(Collected data)
[Start of Attachment]
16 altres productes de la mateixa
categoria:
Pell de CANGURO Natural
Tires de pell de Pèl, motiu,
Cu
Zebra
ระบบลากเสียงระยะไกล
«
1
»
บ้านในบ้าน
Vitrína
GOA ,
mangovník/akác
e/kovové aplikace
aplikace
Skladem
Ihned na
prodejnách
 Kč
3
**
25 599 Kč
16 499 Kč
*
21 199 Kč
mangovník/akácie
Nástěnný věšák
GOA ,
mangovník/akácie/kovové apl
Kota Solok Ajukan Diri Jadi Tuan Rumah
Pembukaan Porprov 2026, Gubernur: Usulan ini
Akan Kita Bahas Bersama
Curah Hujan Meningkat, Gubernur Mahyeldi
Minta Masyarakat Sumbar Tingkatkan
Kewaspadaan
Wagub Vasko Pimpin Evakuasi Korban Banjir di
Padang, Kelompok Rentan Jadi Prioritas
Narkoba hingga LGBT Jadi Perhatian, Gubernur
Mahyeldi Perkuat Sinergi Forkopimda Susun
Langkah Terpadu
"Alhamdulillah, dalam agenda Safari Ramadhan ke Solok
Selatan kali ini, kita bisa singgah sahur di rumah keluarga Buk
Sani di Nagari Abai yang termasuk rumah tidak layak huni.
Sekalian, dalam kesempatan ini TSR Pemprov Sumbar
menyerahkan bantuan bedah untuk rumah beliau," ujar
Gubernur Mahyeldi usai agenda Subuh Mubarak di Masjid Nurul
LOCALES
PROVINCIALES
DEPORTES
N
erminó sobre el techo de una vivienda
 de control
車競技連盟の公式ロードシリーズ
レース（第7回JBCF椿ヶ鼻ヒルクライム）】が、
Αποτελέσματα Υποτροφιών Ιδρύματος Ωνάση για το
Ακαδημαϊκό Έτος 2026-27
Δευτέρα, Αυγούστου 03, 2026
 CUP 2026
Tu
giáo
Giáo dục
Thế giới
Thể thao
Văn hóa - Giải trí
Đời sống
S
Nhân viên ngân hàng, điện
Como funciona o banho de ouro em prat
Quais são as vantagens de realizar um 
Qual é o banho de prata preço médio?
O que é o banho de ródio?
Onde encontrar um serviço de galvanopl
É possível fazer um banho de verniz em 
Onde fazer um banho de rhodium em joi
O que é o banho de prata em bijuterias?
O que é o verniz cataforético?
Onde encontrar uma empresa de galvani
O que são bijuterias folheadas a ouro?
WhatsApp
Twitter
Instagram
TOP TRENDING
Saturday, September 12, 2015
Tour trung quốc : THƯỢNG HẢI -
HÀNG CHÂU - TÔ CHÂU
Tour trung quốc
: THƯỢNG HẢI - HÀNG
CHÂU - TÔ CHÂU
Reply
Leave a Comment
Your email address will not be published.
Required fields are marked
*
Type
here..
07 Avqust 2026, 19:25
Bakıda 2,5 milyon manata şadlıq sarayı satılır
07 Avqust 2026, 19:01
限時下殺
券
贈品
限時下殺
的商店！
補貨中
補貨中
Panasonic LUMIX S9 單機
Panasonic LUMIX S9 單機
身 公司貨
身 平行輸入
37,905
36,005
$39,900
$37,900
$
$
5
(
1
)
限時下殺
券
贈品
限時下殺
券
[End of Attachment]
Assignment =>
Going through the records, work out how many lines contain the word "Gubernur". Please answer with the number only.

Task output =>
4